▶ What you need to do: Starting from the line that holds "For every named", print every line through the end of the records, first and last included.

Stored items
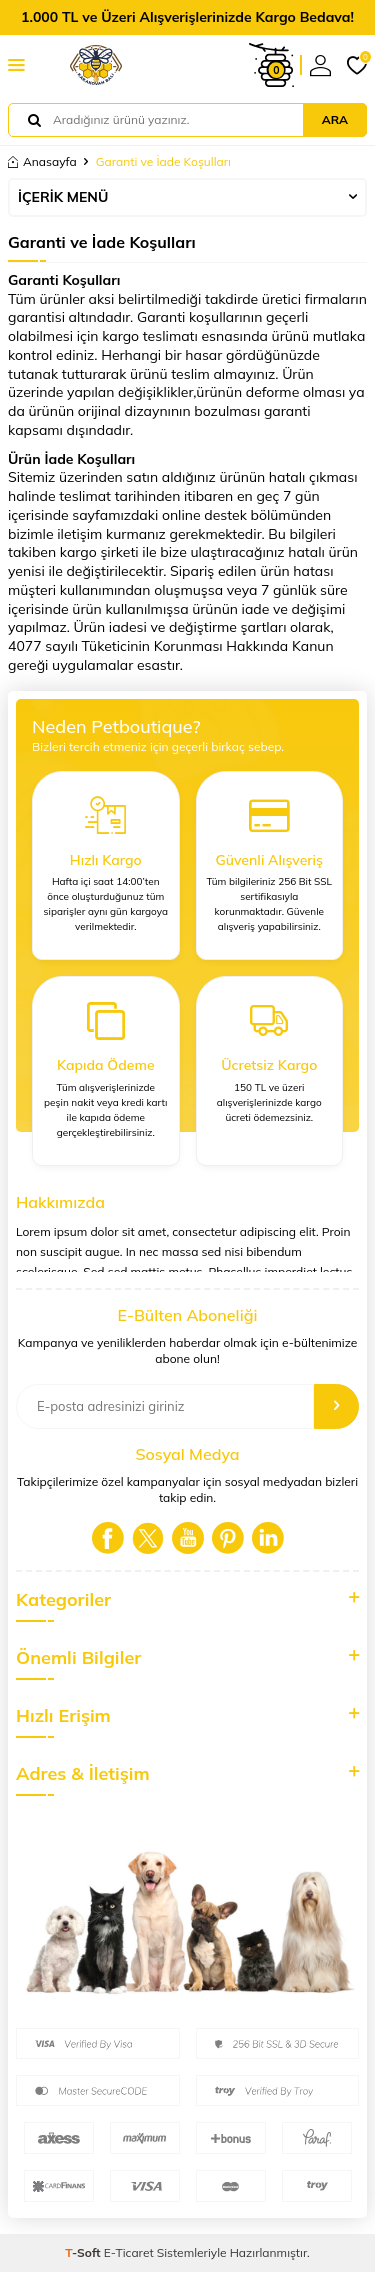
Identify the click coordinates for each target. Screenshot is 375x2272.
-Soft (84, 2252)
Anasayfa (42, 161)
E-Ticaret (129, 2252)
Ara (335, 119)
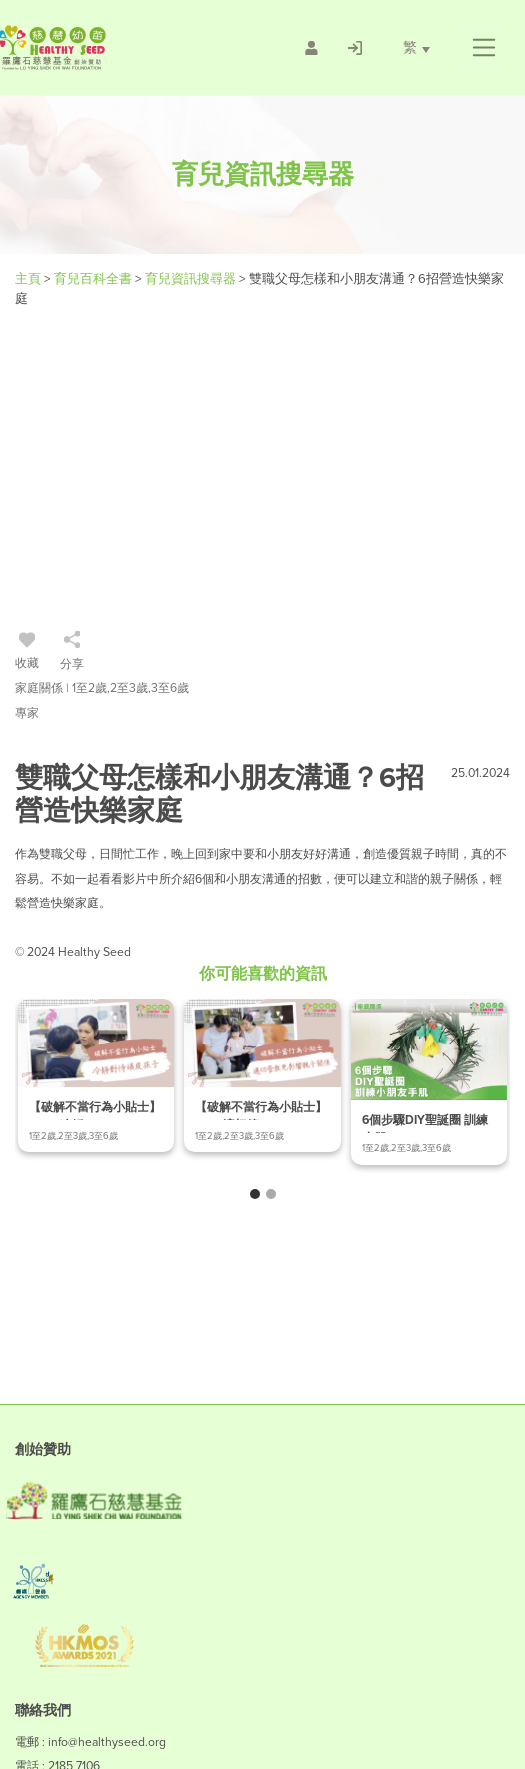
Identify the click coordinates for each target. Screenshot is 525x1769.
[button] (483, 48)
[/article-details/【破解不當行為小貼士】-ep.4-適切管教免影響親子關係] (262, 1075)
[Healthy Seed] (108, 47)
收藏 (27, 653)
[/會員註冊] (311, 48)
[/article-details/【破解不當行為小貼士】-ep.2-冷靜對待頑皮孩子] (96, 1075)
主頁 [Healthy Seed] (29, 278)
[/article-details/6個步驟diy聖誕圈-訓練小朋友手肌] (429, 1081)
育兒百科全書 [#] (94, 278)
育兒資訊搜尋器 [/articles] (192, 278)
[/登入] (355, 48)
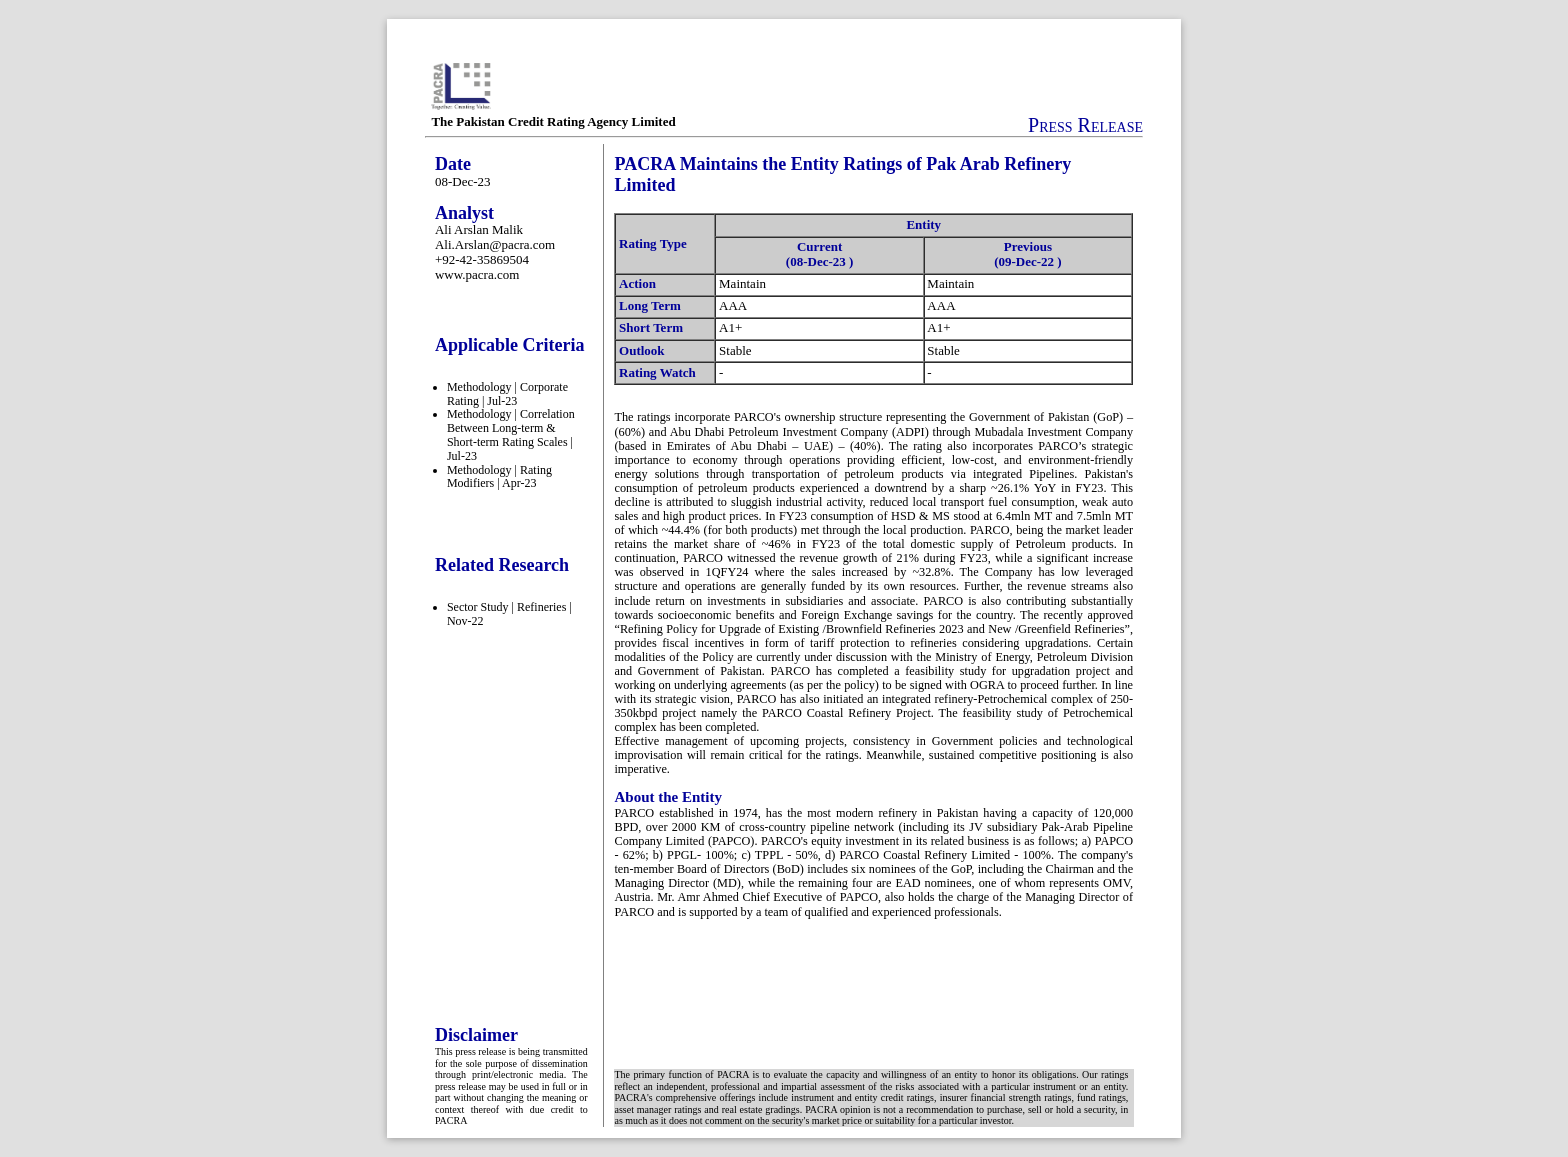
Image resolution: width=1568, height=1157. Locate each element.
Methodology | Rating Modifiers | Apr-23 (499, 477)
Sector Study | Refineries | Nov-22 (509, 614)
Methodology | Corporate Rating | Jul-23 (507, 394)
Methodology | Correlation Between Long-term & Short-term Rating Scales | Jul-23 (511, 434)
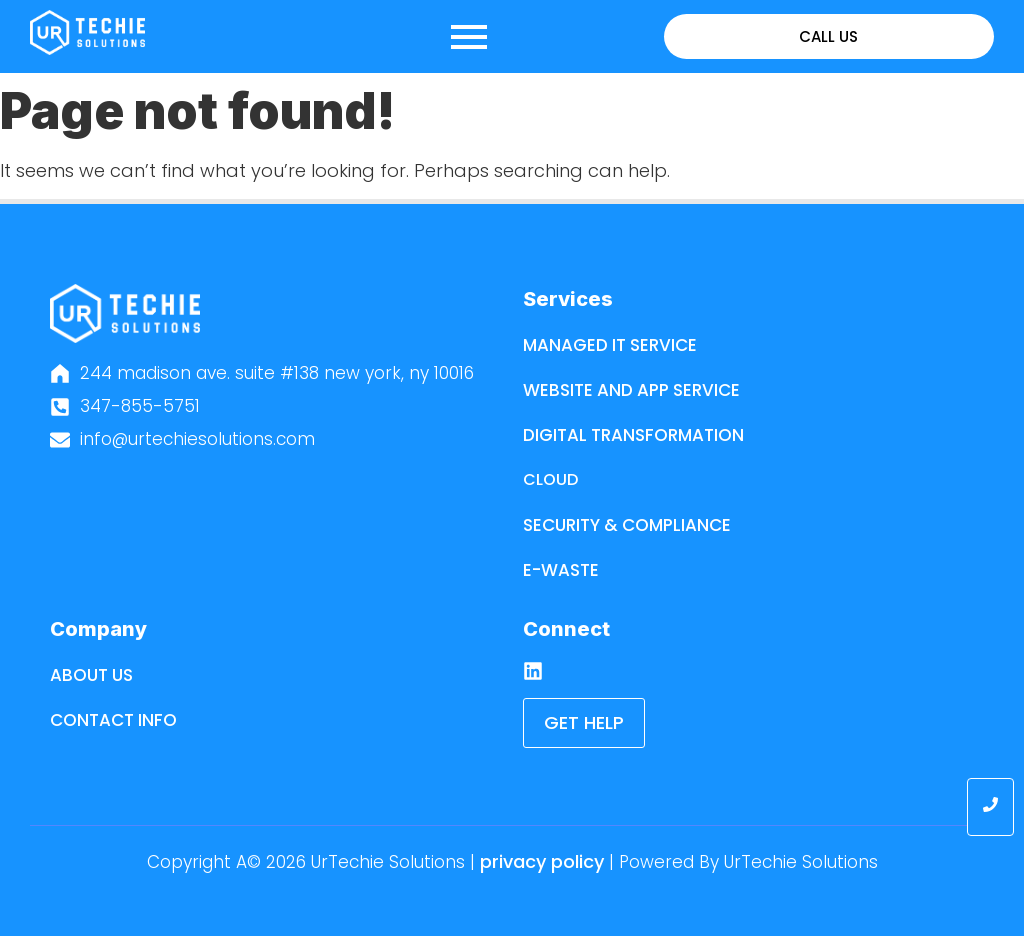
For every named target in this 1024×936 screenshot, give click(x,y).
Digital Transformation (633, 435)
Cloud (550, 479)
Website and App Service (631, 390)
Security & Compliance (627, 525)
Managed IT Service (610, 345)
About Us (91, 675)
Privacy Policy (542, 861)
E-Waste (561, 570)
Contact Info (113, 720)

▶ Reply:
For every named target in this 1024×936 screenshot, give click(x,y).
Digital Transformation (633, 435)
Cloud (550, 479)
Website and App Service (631, 390)
Security & Compliance (627, 525)
Managed IT Service (610, 345)
About Us (91, 675)
Privacy Policy (542, 861)
E-Waste (561, 570)
Contact Info (113, 720)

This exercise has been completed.